Не факт. Клич про «полцарства за коня» я мог процитировать еще лет в девять, в младших классах. Мой отец очень любил пьесу «Ричард III» и часто с восторгом объяснял, какая это мощная и напряженная сцена – где Ричард требует коня. Отец был заводским рабочим и окончил среднюю школу; он даже и не думал тыкать людям в нос своей эрудицией и начитанностью. Просто ему нравилось пересказывать и обсуждать все эти замечательные истории – сюжеты пьес, которые он читал и любил. Вот, пожалуй, что так подкупает у Шекспира: колоритные персонажи, прекрасные монологи, хлесткий обмен репликами даже в самых отчаянных ситуациях. Конечно, я совсем не хочу, чтобы меня смертельно ранили. Но случись вдруг такая оказия – было бы здорово повести себя как Меркуцио в «Ромео и Джульетте» и на вопрос, тяжела ли рана, ответить: «Она не так глубока, как колодезь, и не так широка, как церковная дверь, но и ее довольно: она сделает свое дело». Разве можно не восхищаться острословием на пороге смерти?
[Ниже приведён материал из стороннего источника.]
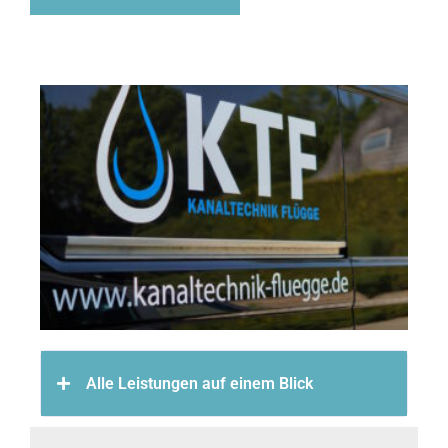
Alle Leistungen auf einem Blick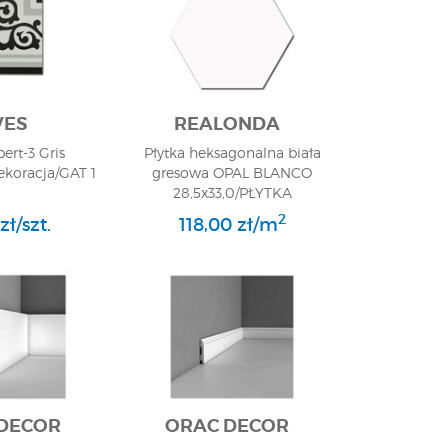
VES
REALONDA
ert-3 Gris
Płytka heksagonalna biała
ekoracja/GAT 1
gresowa OPAL BLANCO
28,5x33,0/PŁYTKA
GRESOWA/GAT 1
2
zł/szt.
118,00 zł/m
DECOR
ORAC DECOR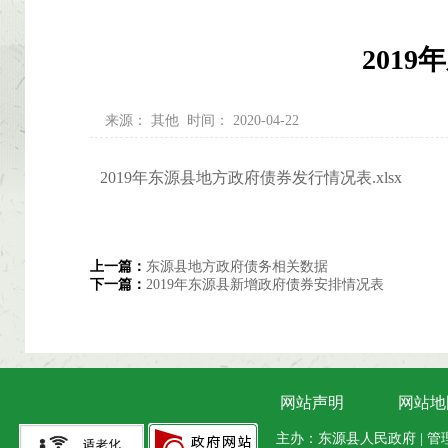
201
来源：
其他
时间：
2020-04-22
2019年东源县地方政府债券发行情况表.xlsx
上一篇：
东源县地方政府债务相关数据
下一篇：
2019年东源县新增政府债券安排情况表
网站声明
网站地
主办：东源县人民政府 | 管理维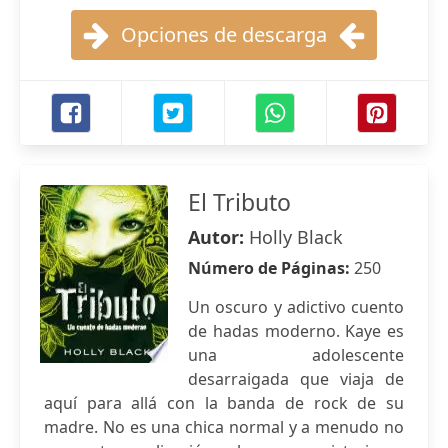
Opciones de descarga
El Tributo
Autor:
Holly Black
Número de Páginas:
250
Un oscuro y adictivo cuento
de hadas moderno. Kaye es
una adolescente
desarraigada que viaja de
aquí para allá con la banda de rock de su
madre. No es una chica normal y a menudo no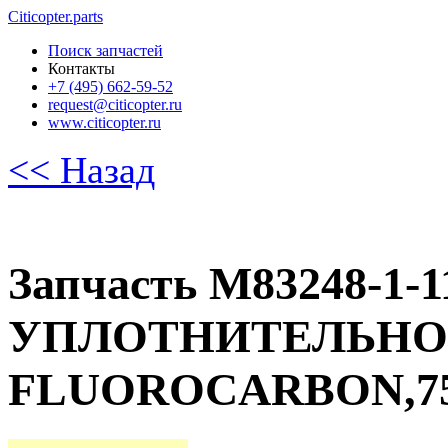
Citicopter.parts
Поиск запчастей
Контакты
+7 (495) 662-59-52
request@citicopter.ru
www.citicopter.ru
<< Назад
Запчасть M83248-1
УПЛОТНИТЕЛЬНОЕ
FLUOROCARBON,7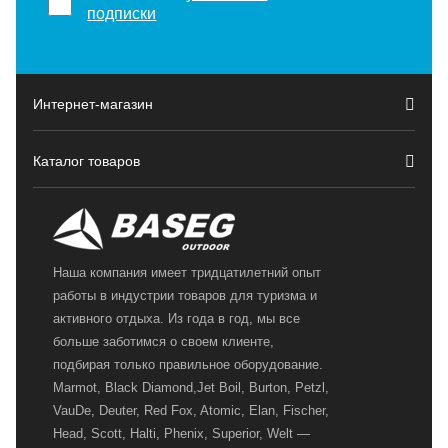
подписки
Интернет-магазин
Каталог товаров
Наша компания имеет тридцатилетний опыт
работы в индустрии товаров для туризма и
активного отдыха. Из года в год, мы все
больше заботимся о своем клиенте,
подбирая только правильное оборудование.
Marmot, Black Diamond,Jet Boil, Burton, Petzl,
VauDe, Deuter, Red Fox, Atomic, Elan, Fischer,
Head, Scott, Halti, Phenix, Superior, Welt —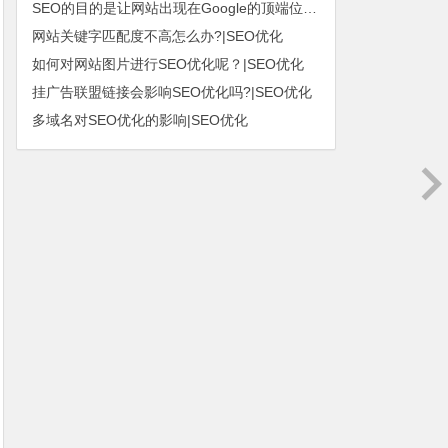
SEO的目的是让网站出现在Google的顶端位置|SEO优化
网站关键字匹配度不高怎么办?|SEO优化
如何对网站图片进行SEO优化呢？|SEO优化
挂广告联盟链接会影响SEO优化吗?|SEO优化
多域名对SEO优化的影响|SEO优化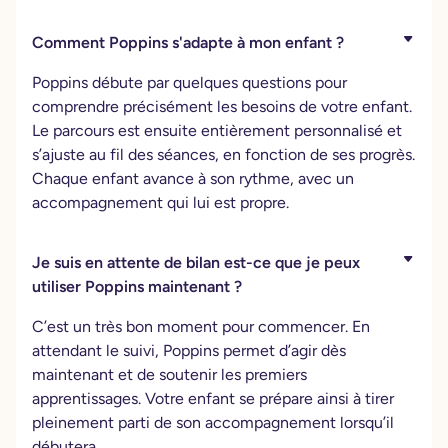
Comment Poppins s'adapte à mon enfant ?
Poppins débute par quelques questions pour
comprendre précisément les besoins de votre enfant.
Le parcours est ensuite entièrement personnalisé et
s’ajuste au fil des séances, en fonction de ses progrès.
Chaque enfant avance à son rythme, avec un
accompagnement qui lui est propre.
Je suis en attente de bilan est-ce que je peux
utiliser Poppins maintenant ?
C’est un très bon moment pour commencer. En
attendant le suivi, Poppins permet d’agir dès
maintenant et de soutenir les premiers
apprentissages. Votre enfant se prépare ainsi à tirer
pleinement parti de son accompagnement lorsqu’il
débutera.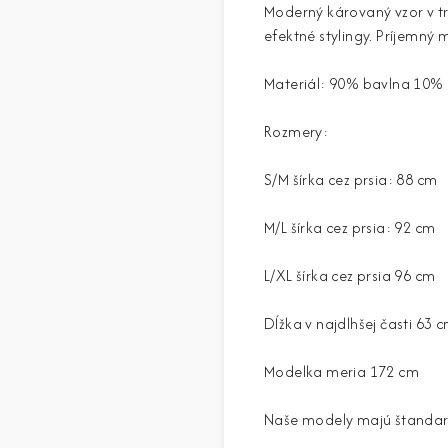
Moderný károvaný vzor v tr
efektné stylingy. Príjemný 
Materiál: 90% bavlna 10% 
Rozmery:
S/M šírka cez prsia: 88 cm
M/L šírka cez prsia: 92 cm
L/XL šírka cez prsia 96 cm
Dĺžka v najdlhšej časti 63 
Modelka meria 172 cm
Naše modely majú štandardné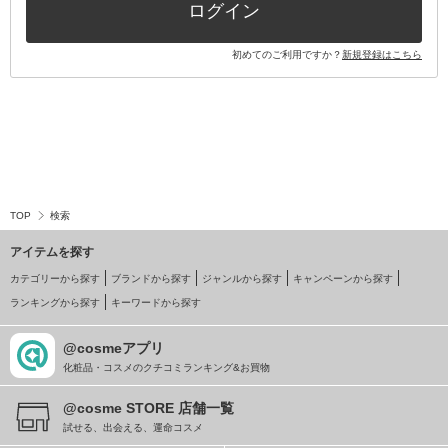
ログイン
初めてのご利用ですか？
新規登録はこちら
TOP
検索
アイテムを探す
カテゴリーから探す
ブランドから探す
ジャンルから探す
キャンペーンから探す
ランキングから探す
キーワードから探す
@cosmeアプリ
化粧品・コスメのクチコミランキング&お買物
@cosme STORE 店舗一覧
試せる、出会える、運命コスメ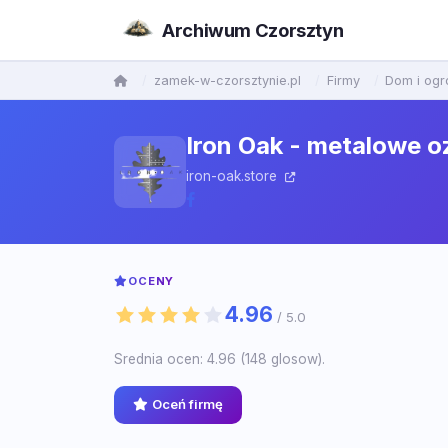
Archiwum Czorsztyn
zamek-w-czorsztynie.pl
Firmy
Dom i ogr
Iron Oak - metalowe 
iron-oak.store
OCENY
4.96
/ 5.0
Srednia ocen: 4.96 (148 glosow).
Oceń firmę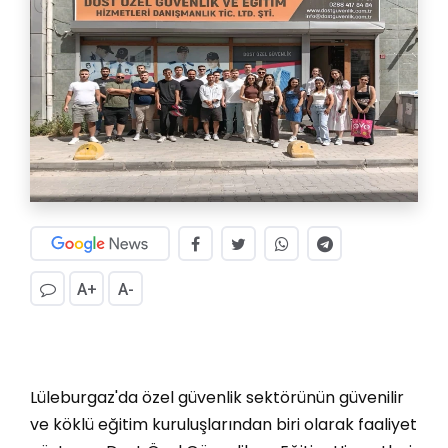
A+
A-
Lüleburgaz'da özel güvenlik sektörünün güvenilir
ve köklü eğitim kuruluşlarından biri olarak faaliyet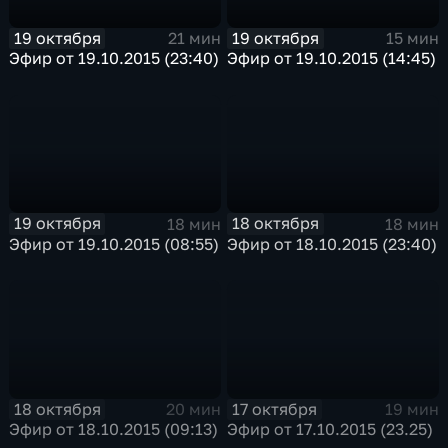
19 октября
19 октября
21 мин
15 мин
Эфир от 19.10.2015 (23:40)
Эфир от 19.10.2015 (14:45)
19 октября
18 октября
18 мин
18 мин
Эфир от 19.10.2015 (08:55)
Эфир от 18.10.2015 (23:40)
18 октября
17 октября
20 мин
19 мин
Эфир от 18.10.2015 (09:13)
Эфир от 17.10.2015 (23.25)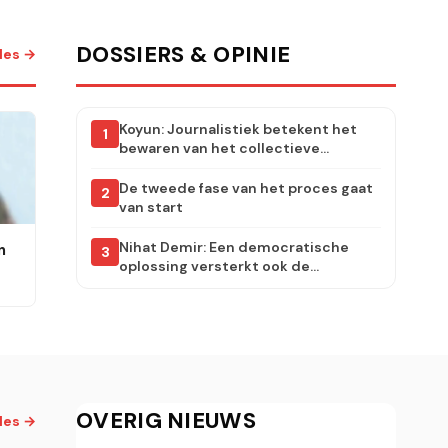
DOSSIERS & OPINIE
lles →
Koyun: Journalistiek betekent het
1
bewaren van het collectieve
geheugen van de samenleving
De tweede fase van het proces gaat
2
van start
Nihat Demir: Een democratische
n
3
oplossing versterkt ook de
arbeidersklasse in Turkije
op
OVERIG NIEUWS
lles →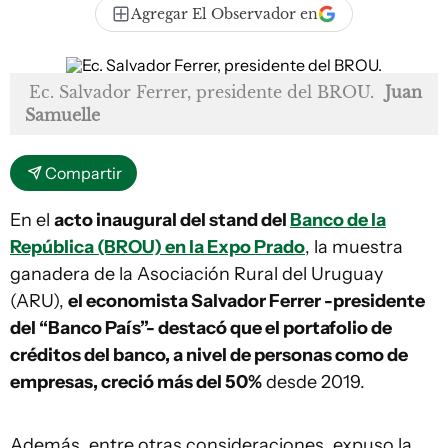
Agregar El Observador en
Ec. Salvador Ferrer, presidente del BROU.
Juan
Samuelle
Compartir
En el
acto inaugural del stand del
Banco de la
República (BROU) en la Expo Prado
, la muestra
ganadera de la Asociación Rural del Uruguay
(ARU),
el economista Salvador Ferrer -presidente
del “Banco País”- destacó que el portafolio de
créditos del banco, a nivel de personas como de
empresas, creció más del 50%
desde 2019.
Además, entre otras consideraciones, expuso la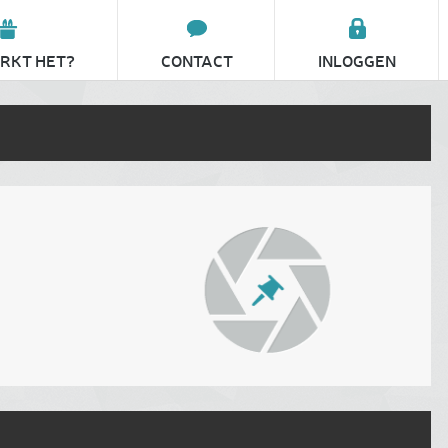
RKT HET?
CONTACT
INLOGGEN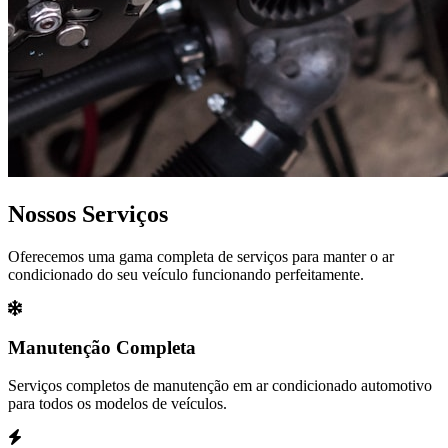
Nossos Serviços
Oferecemos uma gama completa de serviços para manter o ar
condicionado do seu veículo funcionando perfeitamente.
Manutenção Completa
Serviços completos de manutenção em ar condicionado automotivo
para todos os modelos de veículos.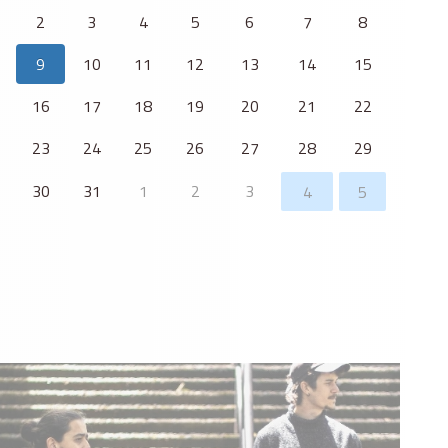
2
3
4
5
6
7
8
9
10
11
12
13
14
15
16
17
18
19
20
21
22
23
24
25
26
27
28
29
30
31
1
2
3
4
5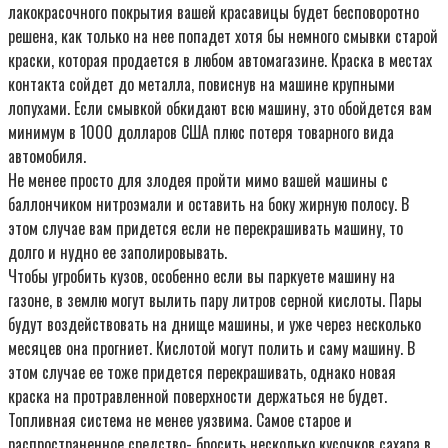
лакокрасочного покрытия вашей красавицы будет бесповоротно
решена, как только на нее попадет хотя бы немного смывки старой
краски, которая продается в любом автомагазине. Краска в местах
контакта сойдет до металла, повиснув на машине крупными
лопухами. Если смывкой обкидают всю машину, это обойдется вам
минимум в 1000 долларов США плюс потеря товарного вида
автомобиля.
Hе менее просто для злодея пройти мимо вашей машины с
баллончиком нитроэмали и оставить на боку жирную полосу. В
этом случае вам придется если не перекрашивать машину, то
долго и нудно ее заполировывать.
Чтобы угробить кузов, особенно если вы паркуете машину на
газоне, в землю могут вылить пару литров серной кислоты. Пары
будут воздействовать на днище машины, и уже через несколько
месяцев она прогниет. Кислотой могут полить и саму машину. В
этом случае ее тоже придется перекрашивать, однако новая
краска на протравленной поверхности держаться не будет.
Топливная система не менее уязвима. Самое старое и
распространенное средство- бросить несколько кусочков сахара в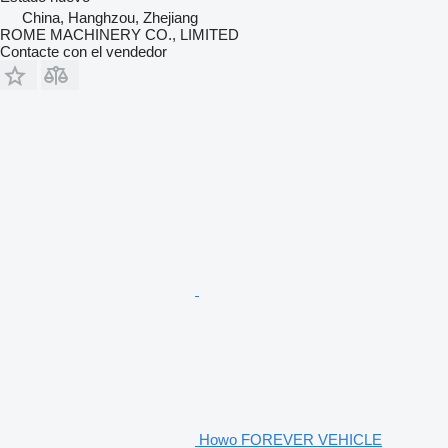
China, Hanghzou, Zhejiang
ROME MACHINERY CO., LIMITED
Contacte con el vendedor
Howo FOREVER VEHICLE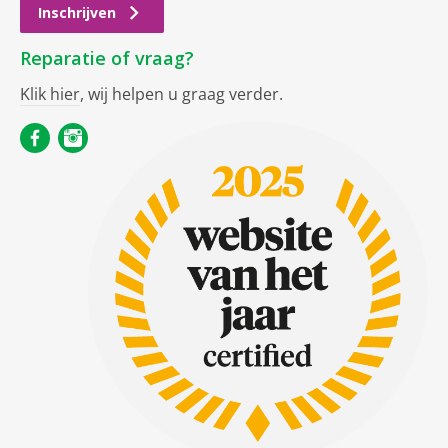
Inschrijven
Reparatie of vraag?
Klik hier
, wij helpen u graag verder.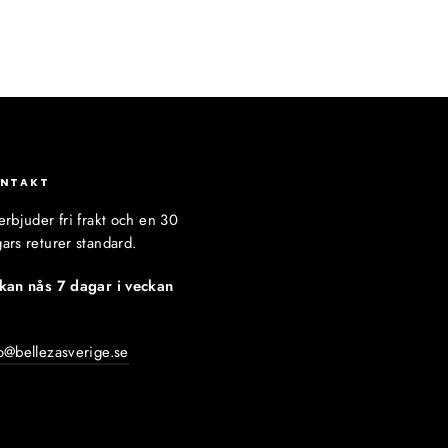
NTAKT
erbjuder fri frakt och en 30
ars returer standard.
 kan nås 7 dagar i veckan
:
o@bellezasverige.se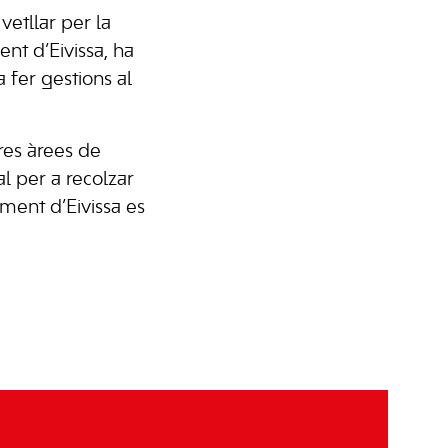
etllar per la
ent d’Eivissa, ha
 fer gestions al
res àrees de
al per a recolzar
ent d’Eivissa es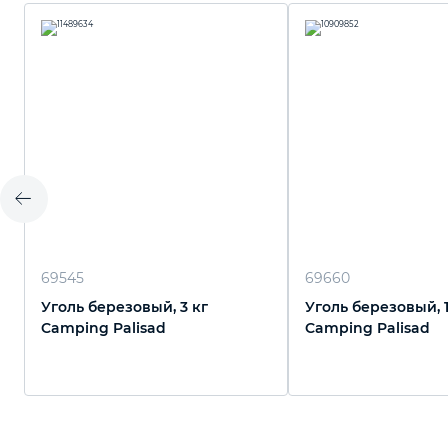
69545
69660
Уголь березовый, 3 кг
Уголь березовый, 1
Camping Palisad
Camping Palisad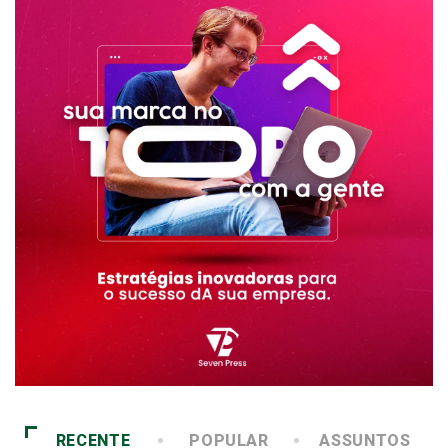
RECENTE
POPULAR
ASSUNTOS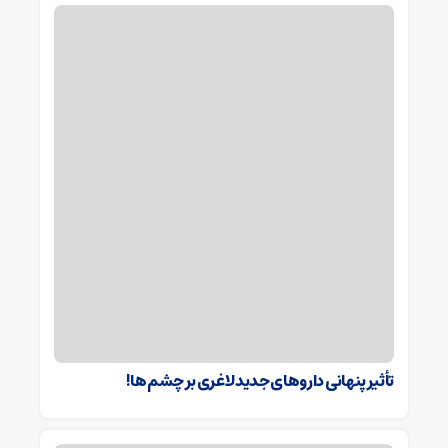
تأثیر پنهانی داروهای جدید لاغری بر چشم‌ها!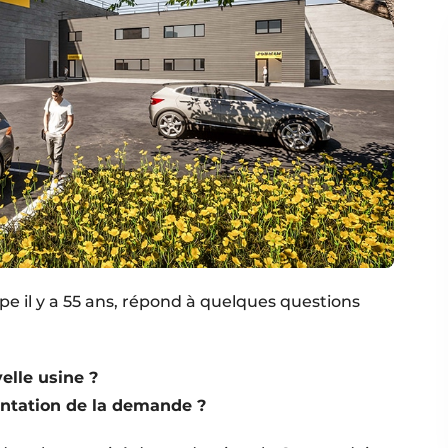
pe il y a 55 ans, répond à quelques questions
elle usine ?
mentation de la demande ?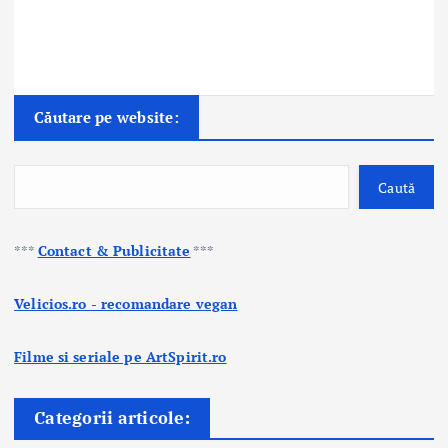
Căutare pe website:
Caută
***
Contact & Publicitate
***
Velicios.ro - recomandare vegan
Filme si seriale pe ArtSpirit.ro
Categorii articole:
Так что вряд ли писатели жонглируют цитатами, чтобы показать свою образованность. Нет, им просто хочется поделиться услышанным и прочитанным. А Шекспир у многих застревает в голове крепче всего остального. Кроме разве что Багза Банни.
Какой вес? Такой же, как отсылки к Священному Писанию? Или тот вес, который слову придает красота?
Да, конечно, в нем есть нечто культовое, сакральное. Когда американские первопроходцы отправлялись на Запад, всей семьей погрузившись в повозку, им надо было ехать налегке. Поэтому они обычно брали с собой лишь две книги: Библию и томик Шекспира. Попробуйте вспомнить другого автора, которым бы так упорно истязали студентов и школьников. Возьмите театры средней руки: есть один драматург, чьи пьесы никогда не сходят с подмостков. И это не Огаст Уилсон и не Аристофан. Шекспир вездесущ, и его тексты действительно воспринимаются почти как священные; мы впитываем их с молоком матери. Но он не сдает позиций именно за счет красоты его строк, диалогов, пьес. В самом деле: когда нечто известно так хорошо, что скажи пару фраз – и все вокруг понимающе закивают, чувствуется безусловный авторитет.
Но есть и еще один момент; о нем вы, возможно, пока не думали. Шекспир – это фигура, с которой можно бороться; это корпус текстов, с которым можно полемизировать, пробуя на прочность собственные находки. Писатель всегда оказывается втянут в диалог с другими писателями; конечно же, их диалог ведется через тексты. Новое рождается на свет отчасти под воздействием уже существующих произведений, так или иначе повлиявших на автора. И в их отношениях всегда есть место для бунта, конфронтации – из предыдущей главы мы помним, что это называется интертекстуальностью. Конечно, Шекспир не единственный авторитет, с которым можно спорить, но он – фигура такого масштаба, что почти любой автор ощущает его влияние.
Но об интертекстуальности мы поговорим чуть позже. А пока возьмем один пример. Томас Стернз Элиот, «Любовная песнь Дж. Альфреда Пруфрока» (1917). Лирический герой – робкий, слабовольный неврастеник – сокрушается, что из него не выйдет принца Гамлета, что он тянет лишь на эпизодическую роль: заполнить паузу или послужить винтиком в сюжете. Заметьте, упоминается не общий типаж, а конкретная фигура. Пруфрок мог бы, например, сказать: «Не выйдет из меня трагический герой». Вместо этого он называет самого знаменитого из всех трагических героев – Гамлета. Тем самым Элиот помещает персонажа в легко узнаваемую ситуацию и добавляет штрих, больше говорящий о его самооценке, чем целая страница описания. Амплуа таких, как бедняга Пруфрок, – это Бернардо с Марцеллом (стражники, первыми замечающие призрак отца Гамлета), да еще Розенкранц и Гильденстерн (те злосчастные придворные, которые служат пешками обеим сторонам и в итоге отправляются на погибель).
Однако стихотворение Элиота не просто заимствует шекспировский образ. Оно само – реплика в адрес знаменитого предшественника. В современном мире, полагает Пруфрок, нет места трагическому величию. Герой нашего времени – нерешительный слабак. Да; но ведь Гамлет, как мы помним, тоже нерешителен и слаб. Лишь обстоятельства избавляют его от колебаний и придают ему трагический и благородный вид. Эта игра с чужим текстом занимает всего пару строк, но бросает неожиданный свет разом и на стихотворение Элиота, и на пьесу Шекспира. Когда Пруфрок (волей автора, конечно) поминает Гамлета в рассуждениях о собственной никчемности, возникают новые оттенки смысла, которых не было бы без этой аллюзии.